The ongoing postmortems of Southern Cal's late-season collapse last fall have already provided a full lineup of culprits, including but not limited to: Self-interested slackers, starters running out of gas, immature 420 enthusiasts, and so on. If you haven't already, you can add to that list one-and-done quarterbacks coach Jeremy Bates (who, despite his title, was de facto offensive coordinator and called plays), according to an NFL analyst who went out his way to put Bates in the crosshairs in a conversation with the Orange County Register's Michael Lev:
He said there were two primary reasons USC fell to 9-4 last season:
1. The Trojans' talent level wasn’t as high as in recent years, something that will be reflected in this week's draft.
2. "The offensive coordinator" — i.e., Jeremy Bates.
The second one isn’t good news if you're a fan of the Seattle Seahawks [Bates' new employer, under his former Trojan boss, Pete Carroll -- ed.]. And if you’re a USC fan, it ought to leave you frustrated about 2009 … and hopeful for 2010.
Does Bates get too much blame for the Trojans’ offensive inconsistency a year ago? Maybe. Remember, he was working with a true-freshman quarterback. But one of the things the draft analyst told me — that Bates too often failed to capitalize on mismatches — struck a chord.
Of course, if you haven't already pinned some of the offense's decline on Bates, you're probably not a Trojan fan -- his only season at the controls produced the lowest-scoring attack of the entire Carroll era, and the lowest-gaining since Carroll's first season, 2001. Beat writers said Bates "had the social skills of a coffee mug" and struggled with routine questions, "like dealing with a small child." Of all the departures over the course of the winter, his seemed the most welcome.

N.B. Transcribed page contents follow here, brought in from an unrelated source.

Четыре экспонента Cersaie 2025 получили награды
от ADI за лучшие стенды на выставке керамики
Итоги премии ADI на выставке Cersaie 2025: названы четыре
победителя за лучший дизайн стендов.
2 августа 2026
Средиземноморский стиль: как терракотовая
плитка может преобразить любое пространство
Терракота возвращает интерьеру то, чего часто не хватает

Whether or not that experience played any direct, conscious role in the otherwise baffling decision to hire Lane Kiffin, it does touch on the one aspect of the offseason's most shocking shotgun marriage that makes sense: Where Bates was a coffee mug and self-described "redneck," Kiffin is a shrewd, outspoken climber; where Bates was a deliberate move away from the in-house pipeline on offense that served Carroll well in the years when revered guru Norm Chow left following the 2004 national title run, Kiffin is an overt move to recreate the success of that era. After one season, the jury remains very much out on Kiffin as a head coach, but the one fact above all others on his resumé that accounts for his continued employment in that capacity -- with the Oakland Raiders, at Tennessee and now at SC -- is his role as offensive coordinator on one of the most spectacular offenses in recent memory in 2005. That attack averaged 49 points and more yards per game (580) than all but one other offense in the last decade, and capped the season by putting up 38 points on 574 yards against Texas' top-10 defense in the instant-classic Rose Bowl. With Heisman winners Matt Leinart and Reggie Bush and eight other starters bound for the first three rounds of the draft over the next two years, it can also claim to represent one of the most fully realized assemblages of staggering individual talent into a truly dominant whole that college football has ever seen.

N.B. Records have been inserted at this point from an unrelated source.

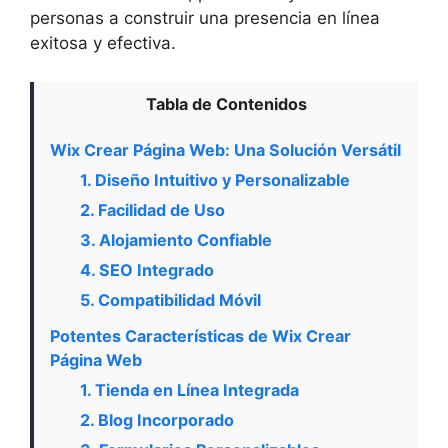
personas a construir una presencia en línea
exitosa y efectiva.
Tabla de Contenidos
Wix Crear Página Web: Una Solución Versátil
1. Diseño Intuitivo y Personalizable
2. Facilidad de Uso
3. Alojamiento Confiable
4. SEO Integrado
5. Compatibilidad Móvil
Potentes Características de Wix Crear
Página Web
1. Tienda en Línea Integrada
2. Blog Incorporado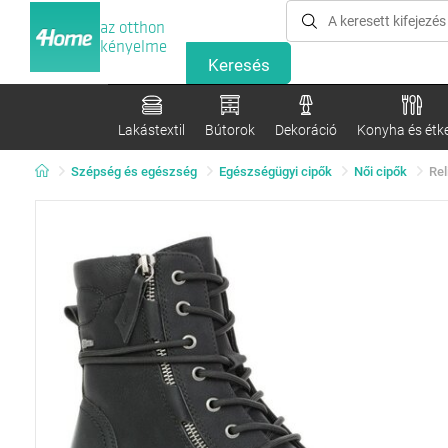
az otthon
kényelme
Lakástextil
Bútorok
Dekoráció
Konyha és étk
Szépség és egészség
Egészségügyi cipők
Női cipők
Rel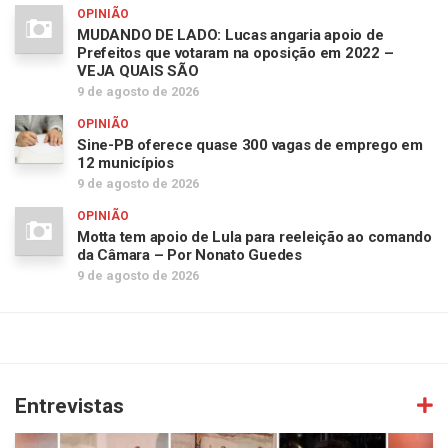
OPINIÃO
MUDANDO DE LADO: Lucas angaria apoio de
Prefeitos que votaram na oposição em 2022 –
VEJA QUAIS SÃO
9 de agosto de 2026
OPINIÃO
Sine-PB oferece quase 300 vagas de emprego em
12 municípios
9 de agosto de 2026
OPINIÃO
Motta tem apoio de Lula para reeleição ao comando
da Câmara – Por Nonato Guedes
9 de agosto de 2026
Entrevistas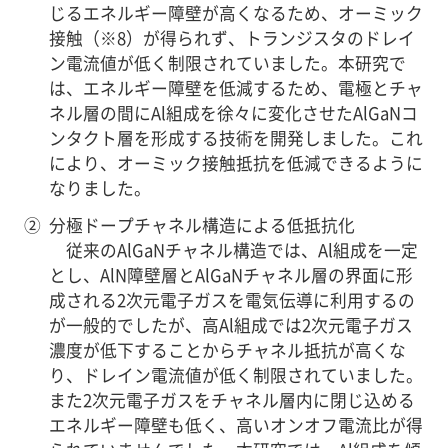
じるエネルギー障壁が高くなるため、オーミック
接触（※8）が得られず、トランジスタのドレイ
ン電流値が低く制限されていました。本研究で
は、エネルギー障壁を低減するため、電極とチャ
ネル層の間にAl組成を徐々に変化させたAlGaNコ
ンタクト層を形成する技術を開発しました。これ
により、オーミック接触抵抗を低減できるように
なりました。
②
分極ドープチャネル構造による低抵抗化
従来のAlGaNチャネル構造では、Al組成を一定
とし、AlN障壁層とAlGaNチャネル層の界面に形
成される2次元電子ガスを電気伝導に利用するの
が一般的でしたが、高Al組成では2次元電子ガス
濃度が低下することからチャネル抵抗が高くな
り、ドレイン電流値が低く制限されていました。
また2次元電子ガスをチャネル層内に閉じ込める
エネルギー障壁も低く、高いオンオフ電流比が得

Whatever else you can say about his rapid rise (which is a lot, obviously), Kiffin was the ingenue who nominally harnessed and deployed all that firepower, and it's not like USC is rebuilding in terms of raw talent. Alleged NFL skepticism notwithstanding, at least five of the departures from the worst Trojan offense in years are obviously bound for the draft this weekend, and they leave behind former five-star prospects at quarterback, at the top two tailback spots, at receiver and making up 60 percent of the starting offensive line (to say nothing of promising spring imports Dillon Baxter and Kyle Prater, also five-star recruits). At Tennessee, some players have begun to complain that Kiffin played favorites based on recruiting rankings instead of on-field merit when players actually put on pads, but there's no chance of that becoming a problem when everyone comes guru-approved. With quarterback Matt Barkley presumably emerging from his freshman skin as an entrenched leader of the offense for at least the next two years, "talent" is a ludicrous excuse for falling to the middle of the Pac-10 again in any category.

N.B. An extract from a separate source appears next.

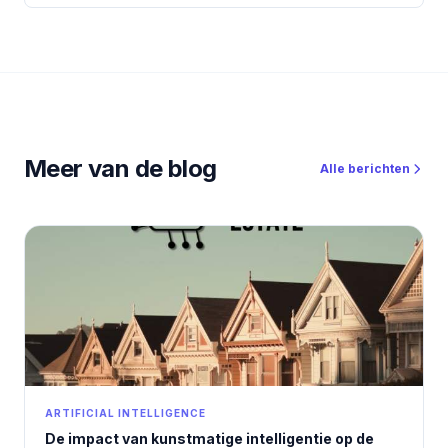
Meer van de blog
Alle berichten
ARTIFICIAL INTELLIGENCE
De impact van kunstmatige intelligentie op de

Of course, Kiffin's influence on the '05 team has been downplayed before, and he also oversaw the inevitable dropoff from that season to 2006, an equally stacked unit that turned the ball over four times in a stunning loss at Oregon State and blew a certain national title shot with a lackluster, nine-point effort at UCLA on the final weekend of the regular season. But that team was still good enough to finish in the Rose Bowl and the top five of the final polls as Pac-10 champion, which, after last year, would be greeted as a strong return to form if Kiffin can pull off the same result in his first year. Either way, we'll start to get some idea of how much of the '09 swoon can be laid at Bates' feet, and (more to the point) whether this Kiffin kid can actually coach. The jury won't stay out for long this time.